Времена для него настали спокойные и сытые. Вот только в организованный пламенным Зиновием Семеновичем музей люди не ходили. Даже греться. Находились, конечно, любопытные, что заглядывали в окна, но интересовал ли их быт искореняемого империализма, Леонард не знал. И единственными посетителями заведения за все время стали бабка Вахорова и пани Анна, которой отставной флейтист презентовал долгожданный веник.

— Да где же ее искать, пан Леонард? — подала голос верная жена пана Смиловица. Она с интересом рассматривала зуб комиссара Певзнера. Пехотинец затянулся горьким дымом и прозрачно глянул на собеседницу, но та оставила страстный аванс без ответа.

— Мне архангел говорил, что везде, — кротко произнес он.

Слушавшая диалог бабка Вахорова фыркнула, вишневая шляпка задергалась, исторгая, еле видимую в пасмурном свете декабрьского дня пыль. В разговор пана Штычки с Гавриилом в Городе верили слабо, тем более что рассказчик снабжал описание многочисленными вымышленными подробностями. Вроде той, что его преосвященство прибыл на встречу в автомобиле и вербовал отставного флейтиста в шоферы. Неистовый Коломыец жарко оспаривал этот момент, будто располагал более достоверной информацией. Его глупые выводы, строившиеся на полном отсутствии топлива в небесах, были спокойно опровергнуты музыкантом заявившем, что эти частности сугубо духовны и таинственны. На что путеец принялся долго и нудно объяснять принципы работы парового двигателя и его отличие от мотора машины. С ним соглашались.

И лишь стремительно меняющий должности Антоний Кулонский делал печальное лицо, потому как сам имел почти ежевечерние сеансы с неугомонным паном Вуху.

— Так если она везде, то что ее не нашел никто до сих пор? — резонно произнесла пани Анна и глянув на другой предмет выставки ахнула, — так-то е ваша супница, пан Штычка?

— Моя, — подтвердил собеседник, — вот и говорите, что в целом мире ничего не найдешь.

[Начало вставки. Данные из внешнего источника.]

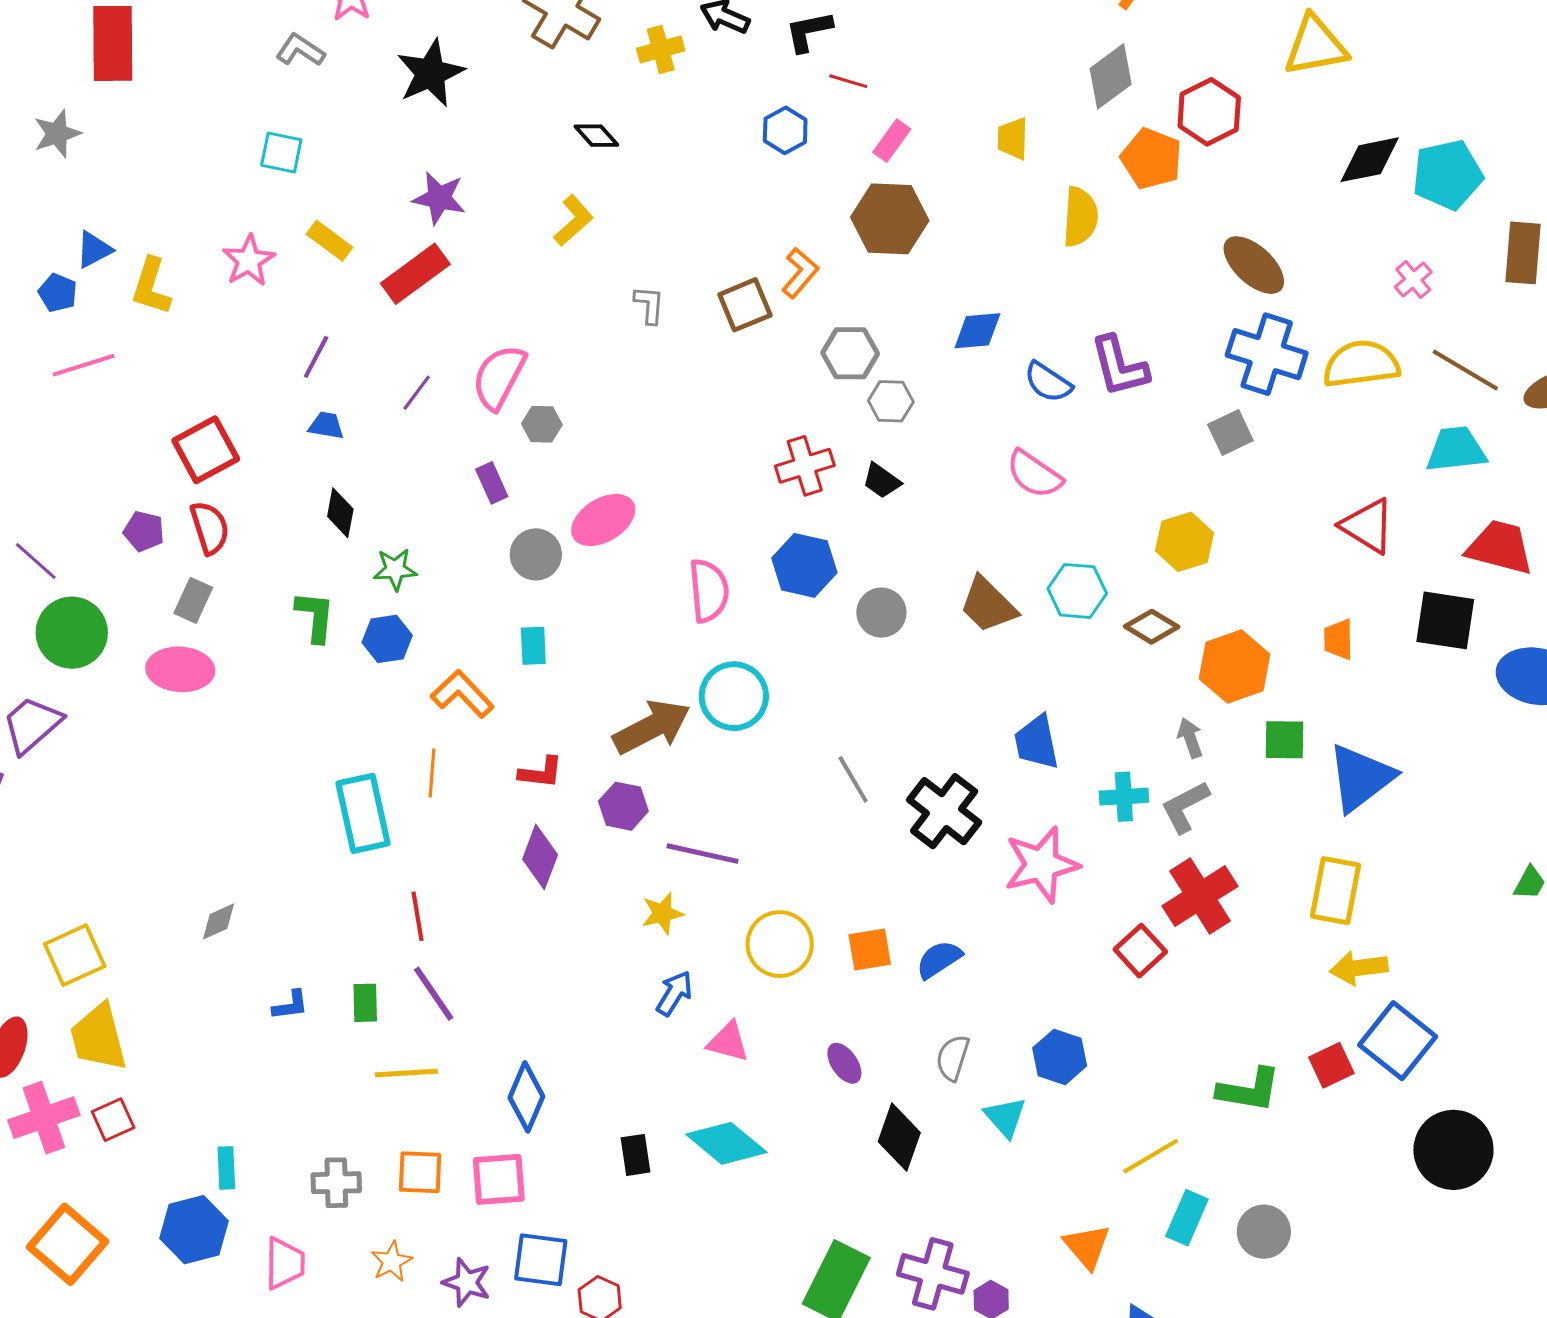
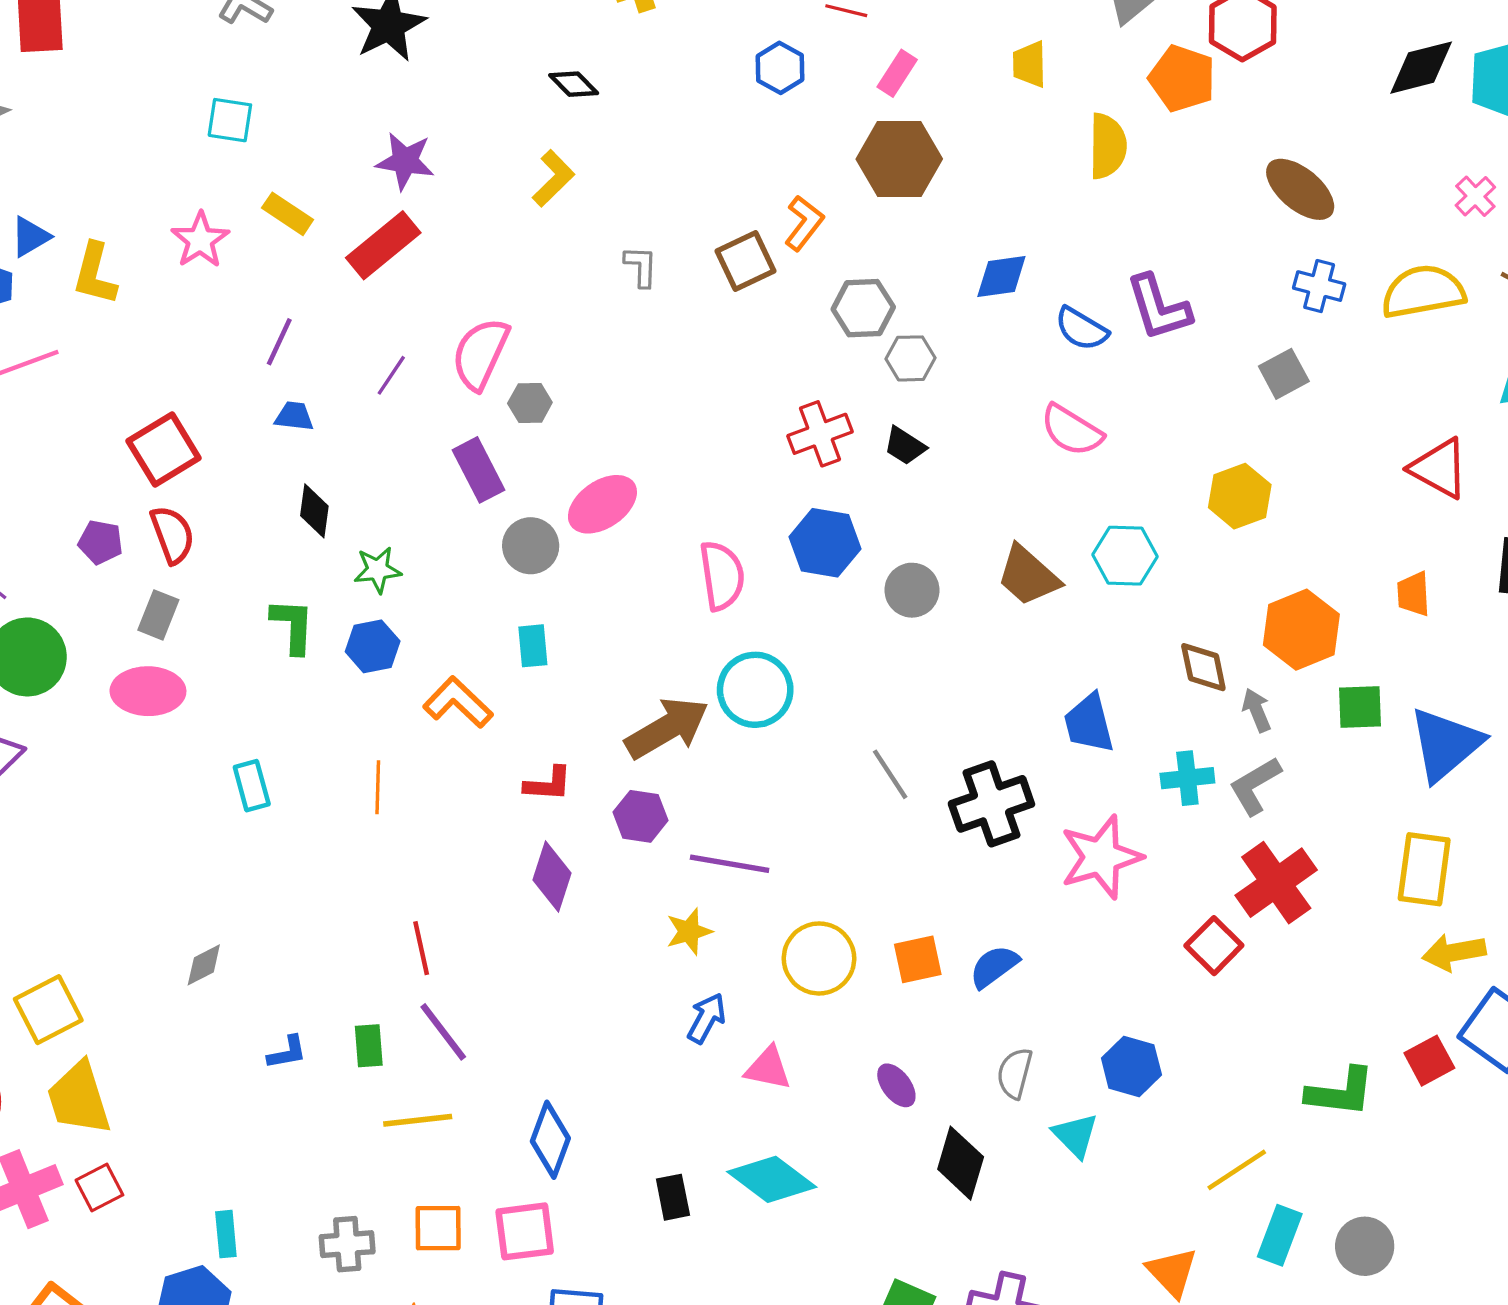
blue cross: (1267, 354) -> (1319, 286), size x0.6
purple rectangle: (492, 483) -> (478, 470), size x1.4
brown diamond: (1152, 627) -> (1203, 667), moved, turned 50
orange line: (432, 773) -> (378, 787), moved
black cross: (944, 811) -> (991, 804), turned 36
cyan rectangle: (363, 813) -> (252, 786), moved, size x0.6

Ему хотелось произвести на нее впечатление, и он сходу изобразил воображаемый трудный путь предмета. Краткий перечень городов и стран, в которых тот побывал, был почерпнут из «Географии» Павла Левандовского, которой до войны старательно мучили реалистов. Широты и долготы в ней были опущены, также, как и прочие сложные вещи, вроде нумерации страниц. А суть науки числилась в заучивании городов и стран. Сам Левандовский пролез в авторы, так как водил дружбу с товарищем министра, когда перед революцией переписали учебники, «дабы упростить процесс образования». Учиться при этом перестали вовсе, потому что совместно с учебниками, кто-то мудрый упростил заодно и экзамены. Оставив выпускникам три вопроса: веруют ли они, как относятся к власти и умеют ли писать и считать.

По рассказу флейтиста выходило, что супница объехала целый мир и побывала и в американских пампасах, и в Париже. Все те невероятные истории и приключения невинного предмета из столового сервиза, который отец Леонарда пан Матей подарил его матери, произвели на слушательниц большое впечатление. Бабка даже немного высунулась из тулупа, что делала нечасто, а лишь в минуты крайнего волнения и интереса.

— И тогда пан Певзнер выхватил револьвер и стрельнул старого графа прямо в грудь, — закончил повествование комиссар музея.

— Скажете тоже: прямо в грудь, — экономка поморщила кукушечье личико.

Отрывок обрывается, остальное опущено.